Fear not, comrades, just as soon as the revolution is concluded, then you may enjoy sexual images. We promise. Just not before.
posted by ThatFuzzyBastard at 2:54 PM on May 15, 2013


Drawing attention in a light-hearted fashion to double standards in workplace wall art ≠ Stalinism.
posted by running order squabble fest at 3:04 PM on May 15, 2013 [13 favorites]


ThatFuzzyBastard: "Fear not, comrades, just as soon as the revolution is concluded, then you may enjoy sexual images. We promise. Just not before."

Right, because anyone in this thread has said that we don't want people to enjoy sexual images. It's about situation and context.
posted by Drexen at 3:17 PM on May 15, 2013 [5 favorites]


TFB: You write like someone who doesn't think that all the fucking effort everyone is making to make the world less oppressive isn't actually, well, kind of making the world less oppressive.

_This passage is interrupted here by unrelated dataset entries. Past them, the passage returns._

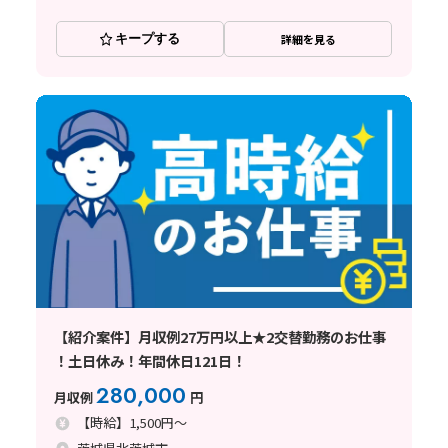
キープする
詳細を見る
【紹介案件】月収例27万円以上★2交替勤務のお仕事
！土日休み！年間休日121日！
280,000
月収例
円
【時給】1,500円～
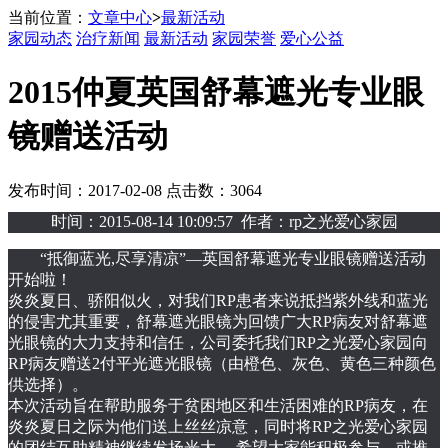
当前位置：
文章中心
>
最新活动
家园动态
治疗新闻
最新活动
家园荣誉
爱心公益
2015仲夏英国舒幕遮光专业眼
镜赠送活动
发布时间：2017-02-08 点击数：3064
时间：2015-08-14 10:09:57 作者：rp之光爱心家园
“抵御蓝光,尽享清凉”—英国舒幕遮光专业眼镜赠送活动
开始啦！
炎炎夏日、骄阳似火，对我们RP患者来说抵挡紫外线和蓝光
的侵害尤其重要，舒幕遮光眼镜为回馈广大RP病友对舒幕遮
光眼镜的大力支持和信任，公司委托我们RP之光爱心家园向
RP病友赠送2付平光遮光眼镜（由橙色、灰色、黄色三种颜色
供选择）。
本次活动旨在帮助服务于贫困地区和生活困难的RP病友，在
炎炎夏日之际为他们送上丝丝凉意，同时将RP之光爱心家园
的团结互助精神继续发扬光大， 希望大家能积极参与，或推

Basically, you are the first to introduce the somewhat fraught concept of "revolution" in a conversation that's not about that. No one is talking down reform and talking up revolution here, as far as I can tell, and pretending that we are is more than a little bit lazy.

Wait. Why are you claiming that we're unrealistic quasi-soviet revolutionaries, anyway? I mean, I'm unrealistic and quasi-soviet up to here (I have, in public, made the argument that breadlines are better than capitalism) but I'm just not seeing it. No one is claiming that we have to wait until The Revolution or The Final Defeat of Rape Culture and The Patriarchy or whatever in order to have sexy sexy funtimes.

Except for you. Why are you claiming this?
posted by You Can't Tip a Buick at 4:32 PM on May 15, 2013 [2 favorites]


In this case, "properly clothed" presumably involves boots, leather aprons, dark goggles and so on.

... anything else is Not Safe For Welding.
posted by nickzoic at 9:01 PM on May 15, 2013 [2 favorites]


MetaFilter: The preferred nomenclature is "underscrote"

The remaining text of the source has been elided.